Confocal laser-scanning microscopy imaging
Following incubation with HA or Biotrue MPS solution, lenses were subsequently transferred to ReNu leakproof lens cases containing 3 mL Gram’s safranin solution (94635; Sigma-Aldrich). After 3 minutes incubation with the solution, stained samples were rinsed gently with HPLC-grade water for 3 minutes to remove unbound dye. Stained lenses were assembled on glass microscope coverslips (Corning Inc, Corning, NY, USA), dried 24 hours or more in a nitrogen box, and imaged using inverted CLSM (FV1000; Olympus, Tokyo, Japan) equipped with DIC imaging. Individual DIC and XY (2-D) confocal images were recorded using a 4×, 10×, or 20× air objective, and suitable confocal magnification as necessary.
Imaging of large lens areas
DIC and 2-D confocal images were captured across the sample with a lower-magnification microscope objective (10×). Individual images were merged using fiducial marks, defects, dust, or remaining stain particles serving as marks to guide the stitching of the master image generated using Adobe Photoshop CS5, which showed the HA-network distribution over a large lens area. Subsequently, 10 μm beads (Spherotech Inc, Lake Forest, IL, USA) were randomly deposited on the surface of the stained HA network. Again, DIC and XY confocal images were captured across the sample with a 10× microscopy objective and stitched together into a master image.
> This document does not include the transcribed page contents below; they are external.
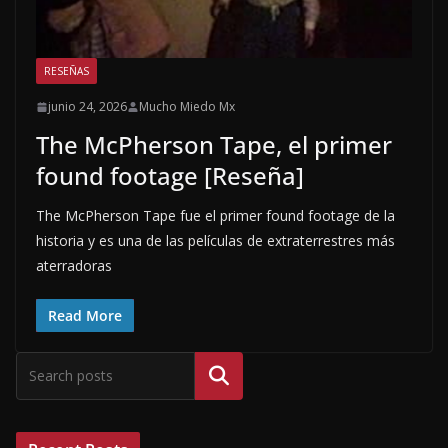
RESEÑAS
junio 24, 2026
Mucho Miedo Mx
The McPherson Tape, el primer
found footage [Reseña]
The McPherson Tape fue el primer found footage de la
historia y es una de las películas de extraterrestres más
aterradoras
Read More
Buscar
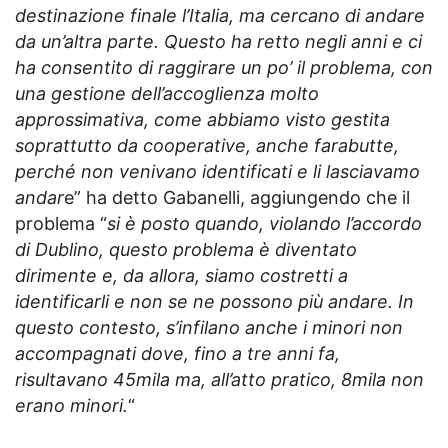
destinazione finale l’Italia, ma cercano di andare
da un’altra parte. Questo ha retto negli anni e ci
ha consentito di raggirare un po’ il problema, con
una gestione dell’accoglienza molto
approssimativa, come abbiamo visto gestita
soprattutto da cooperative, anche farabutte,
perché non venivano identificati e li lasciavamo
andar
e” ha detto Gabanelli, aggiungendo che il
problema “
si è posto quando, violando l’accordo
di Dublino, questo problema è diventato
dirimente e, da allora, siamo costretti a
identificarli e non se ne possono più andare. In
questo contesto, s’infilano anche i minori non
accompagnati dove, fino a tre anni fa,
risultavano 45mila ma, all’atto pratico, 8mila non
erano minori.
“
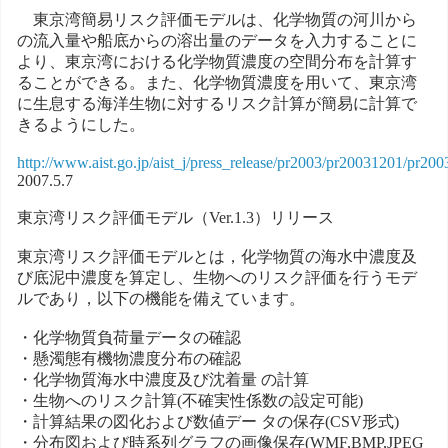
東京湾簡易リスク評価モデルは、化学物質の河川から
の流入量や船底からの溶出量のデータを入力することに
より、東京湾における化学物質濃度の空間分布を計算す
ることができる。また、化学物質濃度を用いて、東京湾
に生息する海洋生物に対するリスク計算が簡易に計算で
きるようにした。
http://www.aist.go.jp/aist_j/press_release/pr2003/pr20031201/pr20
2007.5.7
東京湾リスク評価モデル（Ver.1.3）リリース
東京湾リスク評価モデルとは，化学物質の海水中濃度及
び底泥中濃度を算定し、生物へのリスク評価を行うモデ
ルであり，以下の機能を備えています。
・化学物質負荷量データの確認
・懸濁態有機物濃度分布の確認
・化学物質海水中濃度及び沈着量 の計算
・生物へのリスク計算(不確実性係数の設定可能)
・計算結果の図化および数値デー タの保存(CSV形式)
・分布図および時系列グラフの画像保存(WMF,BMP,JPEG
Random DIC and CLSM images showing the details of the stained HA were recorded with 20× microscope objective. The images were then localized on the master image based upon the bead distribution.
Atomic force microscopy imaging
AFM (Dimension Icon; Bruker, Billerica, MA, USA) was used to characterize the morphology of the contact lens surfaces in the dry state. The lenses were removed from their blister packages and rinsed overnight in HPLC-grade water to remove residual packaging solution. Rinsed samples were assembled on custom-made holders, dried for 24 hours or more in a nitrogen box, and characterized. The images were captured using etched Si AFM tips (Bruker) and soft-tapping mode. Tuning of the tips was done automatically through instrument software (NanoScope version 8.15). Images of 10×10 μm or 40×40 μm scan area were recorded. The root-mean-square (RMS) surface roughness was calculated as the standard deviation of all the height values within an image area using NanoScope Analysis version 1.40 image-processing software. The scan rate was adjusted depending upon the sample, and was lower than 1.2 Hz.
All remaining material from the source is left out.